CAREER: Extending the reach of empirical Bayes: Calibration, nuisance parameters, likelihood asymptotics, and machine learning

Scientists across various fields face the challenge of answering numerous related questions with limited or noisy data. For example, genomicists may need to assess thousands of genes using data from only a few subjects, while survey statisticians might analyze average incomes in many towns based on limited surveys. To address these challenges, researchers often borrow information from related questions, a process that requires sophisticated statistical reasoning due to varying underlying characteristics.

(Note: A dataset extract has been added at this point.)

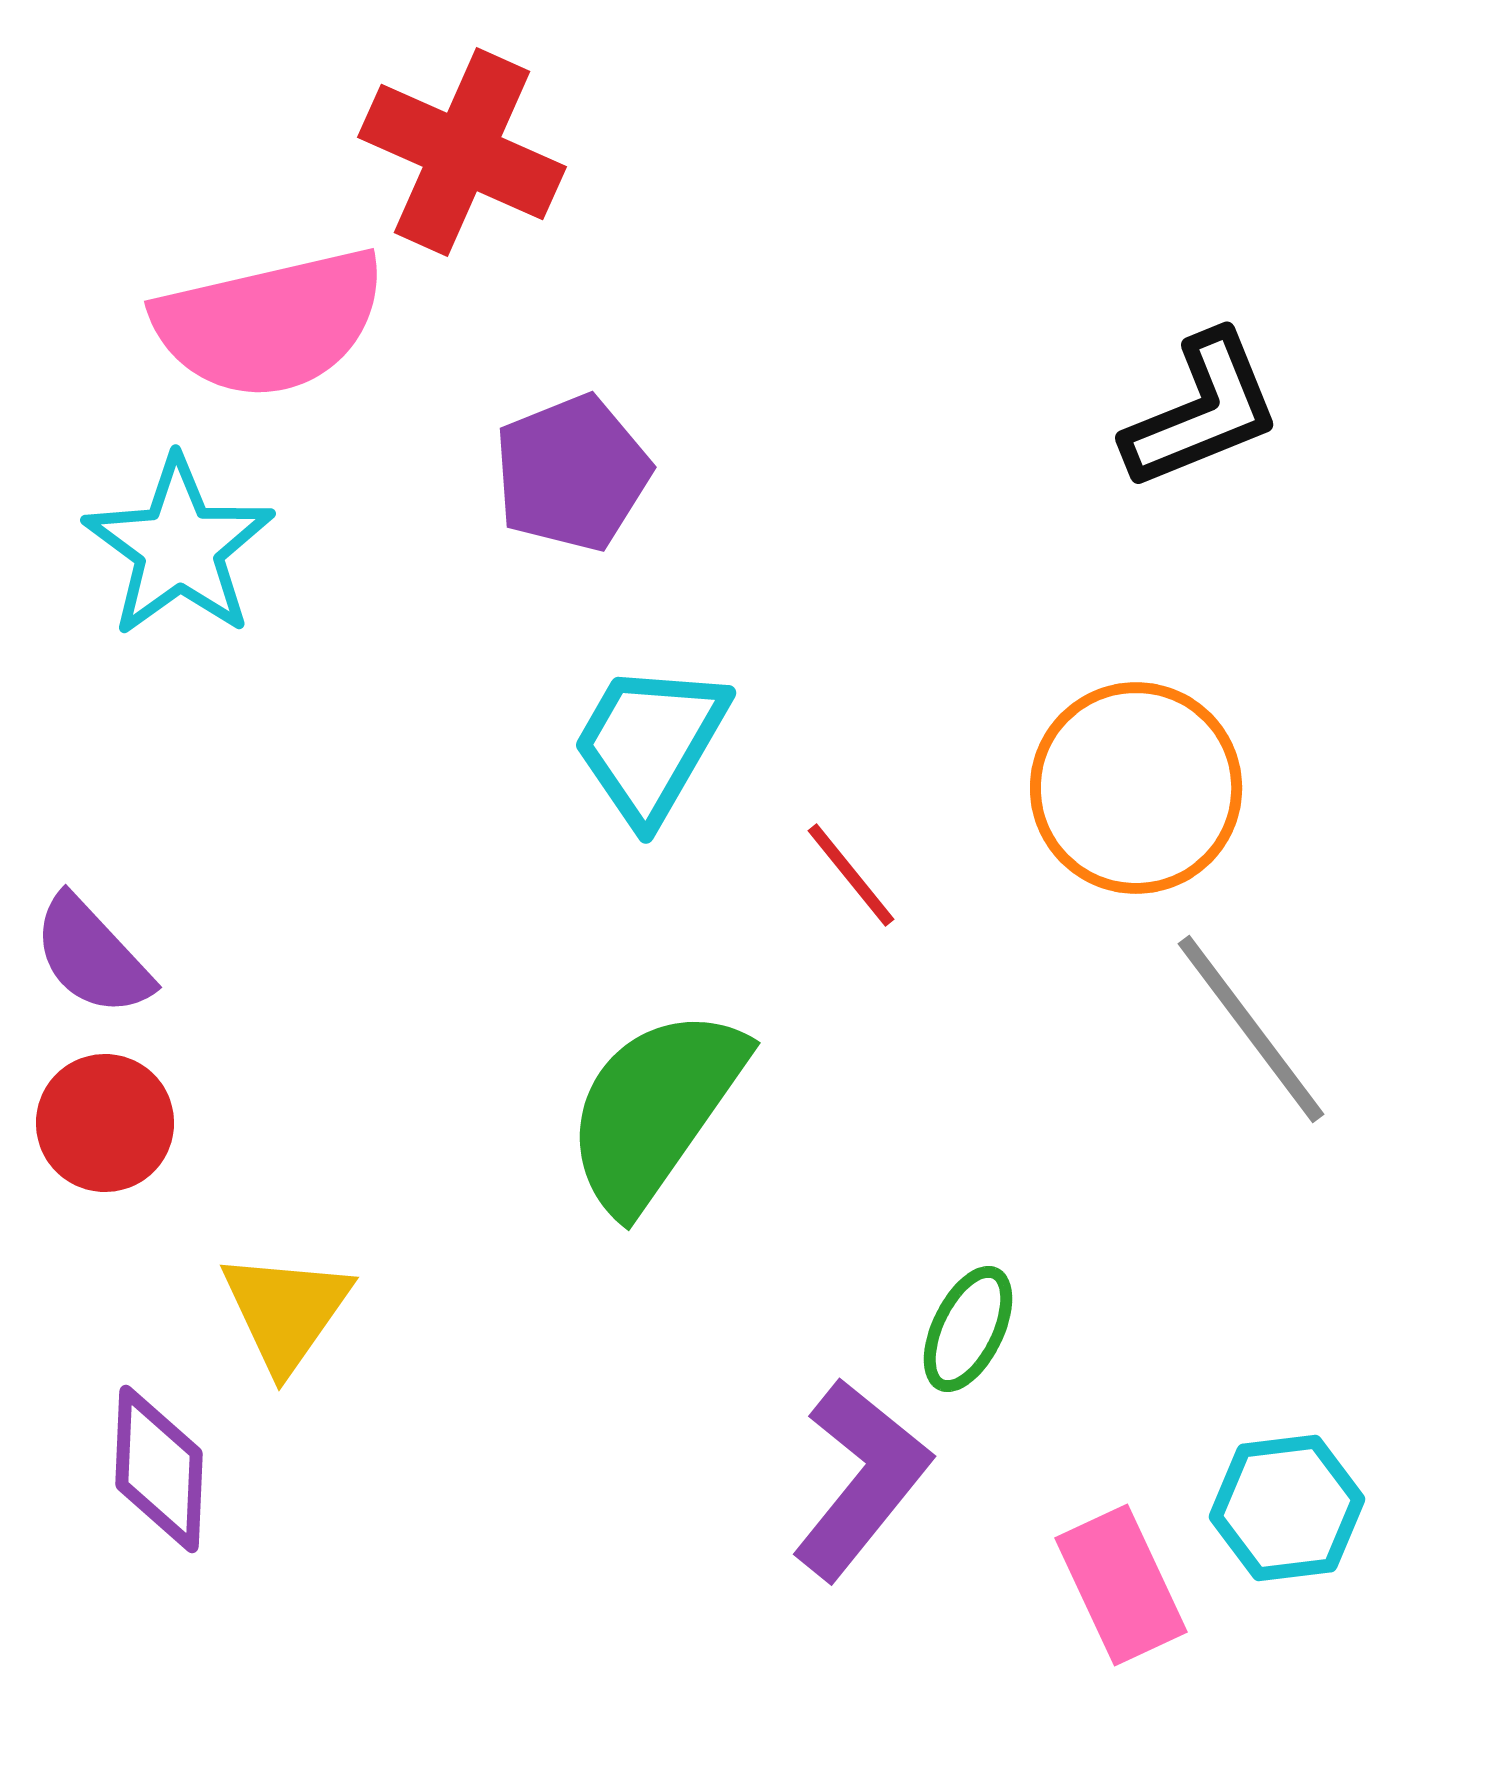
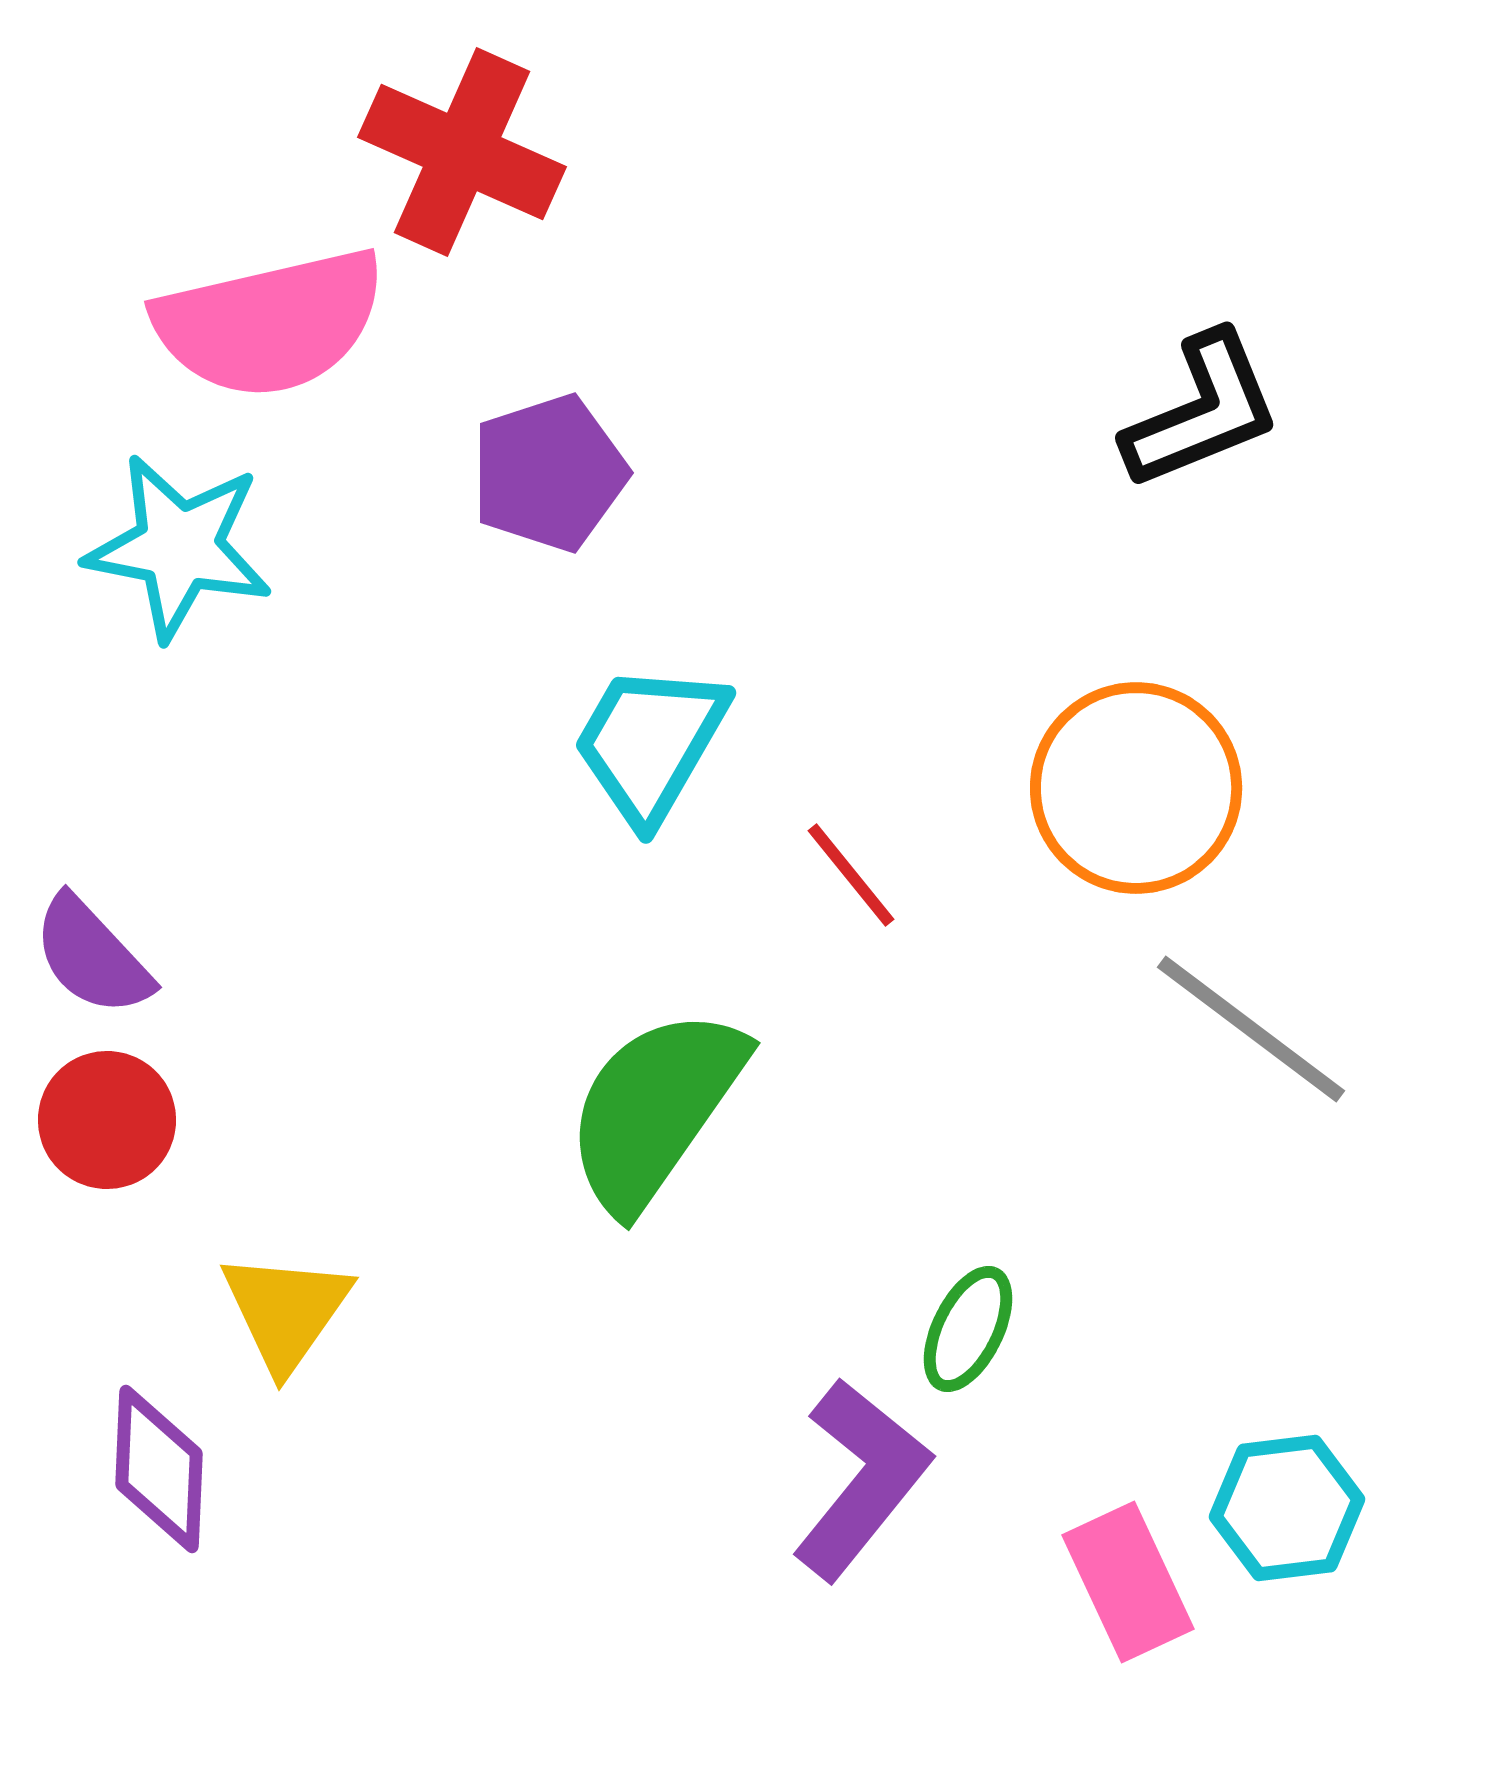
purple pentagon: moved 23 px left; rotated 4 degrees clockwise
cyan star: rotated 25 degrees counterclockwise
gray line: rotated 16 degrees counterclockwise
red circle: moved 2 px right, 3 px up
pink rectangle: moved 7 px right, 3 px up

Empirical Bayes offers a method to enhance individual question inference by sharing information, potentially improving statistical accuracy. However, it relies on strong modeling assumptions, limiting its applicability. This research aims to make empirical Bayes more powerful and accessible by integrating it with modern machine learning and causal inference, demonstrating its effectiveness under fewer assumptions, and developing methods to assess uncertainty more effectively.

These advancements will help practitioners utilize empirical Bayes in various scientific and industry contexts without extensive statistical modeling. Additionally, the project will produce a monograph and provide training for students and preceptors on modern data science challenges using empirical Bayes.

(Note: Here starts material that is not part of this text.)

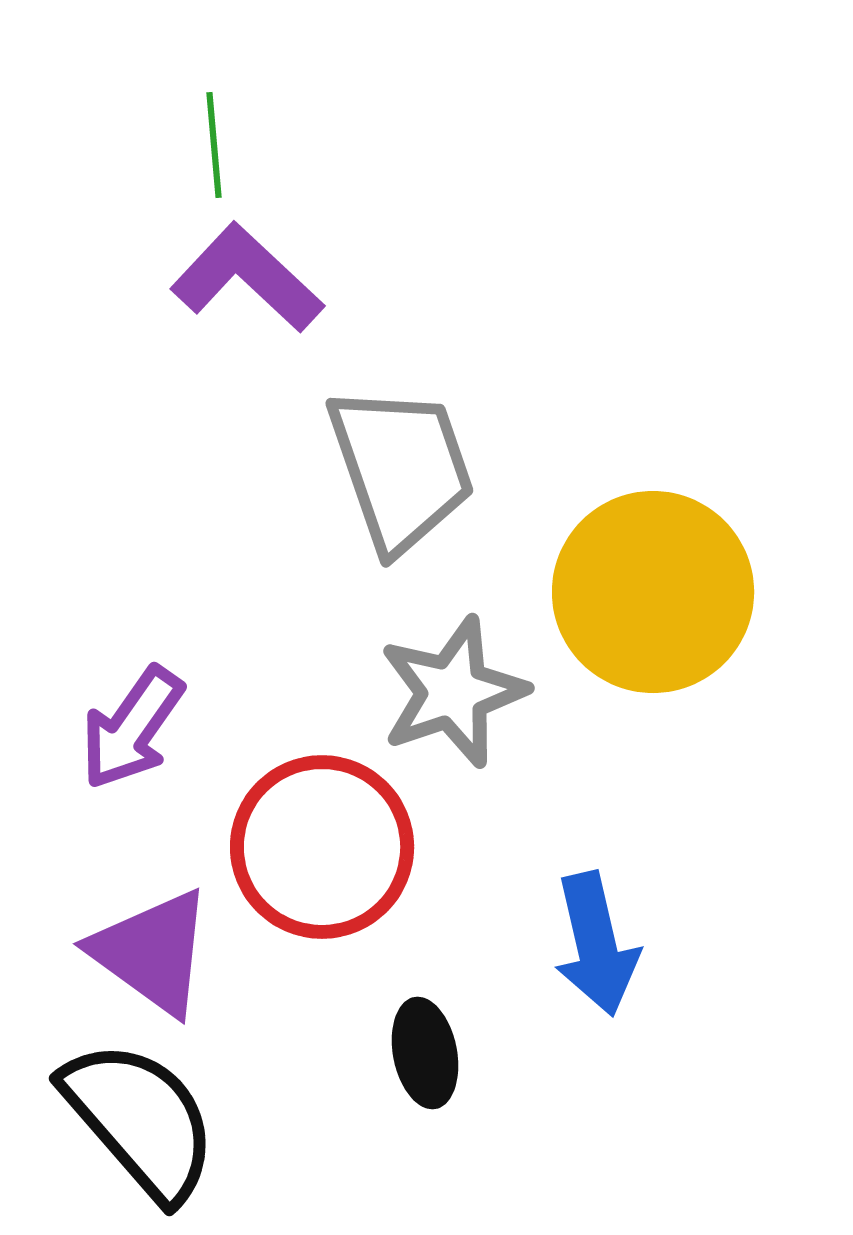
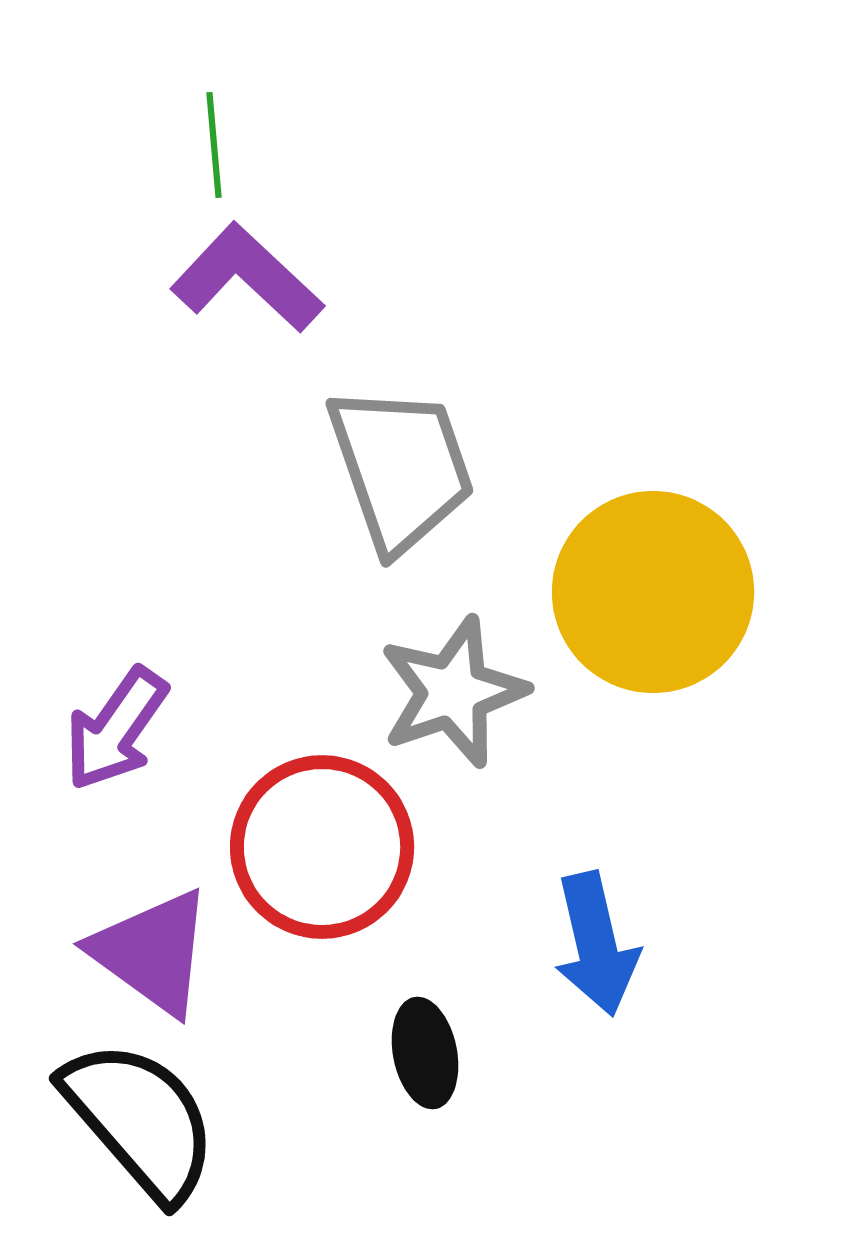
purple arrow: moved 16 px left, 1 px down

This research aims to advance empirical Bayes by developing new methodologies and statistical theories to address four key limitations: the assumption of known likelihoods, the treatment of nuisance parameter heterogeneity, the development of nonparametric inference methods, and the integration with machine learning. The project will create new inference methods for primary parameters by using empirical partially Bayes methods and Bayesian nonparametrics, enhancing frequentist Bayes multiple testing theory with guarantees like false discovery rate control.

Additionally, the research seeks to learn the unknown Bayes rule through neural networks with a specialized loss function, incorporate James-Stein shrinkage for combining unbiased estimates with semisupervised machine learning, and integrate empirical partially Bayes inference with doubly robust double machine learning for large-scale causal inference.

This award reflects NSF's statutory mission and has been deemed worthy of support through evaluation using the Foundation's intellectual merit and broader impacts review criteria.